Sir George Bullough,  Laird of Rum

For much of the 20th century the name of the island became Rhum, a spelling invented by the former owner, Sir George Bullough, because he did not relish the idea of having the title “Laird of Rum”. Rum is the largest of the Small Isles, and the fifteenth largest Scottish island, but is inhabited by only about thirty or so people, all of whom live in the village of Kinloch on the east coast. The island has been inhabited since the 8th millennium BC and provides some of the earliest known evidence of human occupation in Scotland.

Rum is now an important study site for research in ecology, especially of Red Deer, and is the site of a successful reintroduction programme for the White-tailed Sea Eagle.

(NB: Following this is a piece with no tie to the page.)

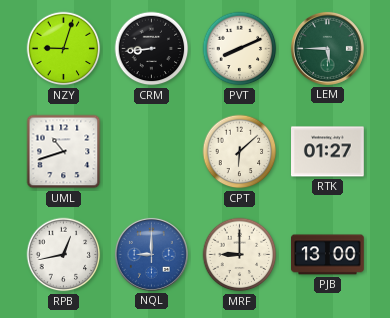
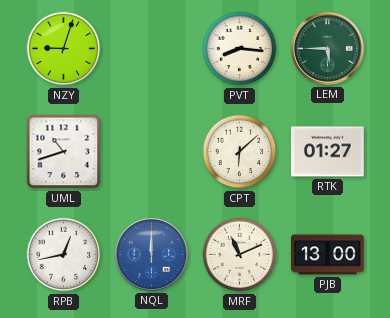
CRM: 8:44 -> none
PVT: 8:11 -> 8:16
NQL: 9:00 -> 12:00
MRF: 9:00 -> 11:11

Its economy is entirely dependent on Scottish Natural Heritage, a public body that now manages the island, and there have been calls for a greater diversity of housing provision.

 

Kinloch Castle: home to turtles, alligators and humming birds

Sir George Bullough built Kinloch Castle in 1900 using sandstone quarried at Annan in Dumfries and Galloway (some sources say the stone was from Arran). At this time there were about 100 people employed on the estate. Fourteen under-gardeners, who were paid extra to wear kilts, worked on the extensive grounds that included a nine-hole golf course, tennis and squash courts, heated turtle and alligator ponds and an aviary including birds of paradise and humming birds. Soil for the grounds was imported from Ayrshire and figs, peaches, grapes and nectarines were grown in greenhouses.

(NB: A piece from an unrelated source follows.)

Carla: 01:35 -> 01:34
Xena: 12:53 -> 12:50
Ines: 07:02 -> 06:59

The interior boasted an orchestrion that could simulate the sounds of brass, drum and woodwind, an air-conditioned billiards room, and a jacuzzi. This opulence could not be sustained indefinitely. The Bullough finances gradually declined in the 1920s, and their interest in, and visits to Rum decreased. Sir George died in France in July 1939 — he was interred in the family mausoleum on Rum.

 

National Nature Reserve

His widow, Lady Bullough continued to visit Rum as late as 1954. She died in London in 1967, aged 98, and was buried next to her husband in the Rum mausoleum. In 1957 Lady Bullough had sold the whole island, save for the Mausoleum, but including the castle and its contents, to the Nature Conservancy Council (now Scottish Natural Heritage) for the “knock-down price of £23,000″on the understanding that it would be used as a National Nature Reserve.

 

Forbidden island

For many years, Rum was closed off by the Bullough family. Used as a private sporting estate, landing on the island was by invitation only.  The luxurious Kinloch castle with its ballroom, elaborate Great Hall and, for the time, unique and complicated showers, proved a wonderfully secluded venue for private parties with a glittering guest list. Seclusion and privacy were paramount and guns were often fired at approaching boats to discourage the curious – thus the ‘Forbidden Island’. Rumour and legend abound about the island and the Castle, but are little founded on fact. It is said, for instance, that the family must have tired of the island because after one visit they locked the doors and left never to return. However this is not true and various members of the family visited up until the 1950s when Lady Bullough gifted the island to SNH.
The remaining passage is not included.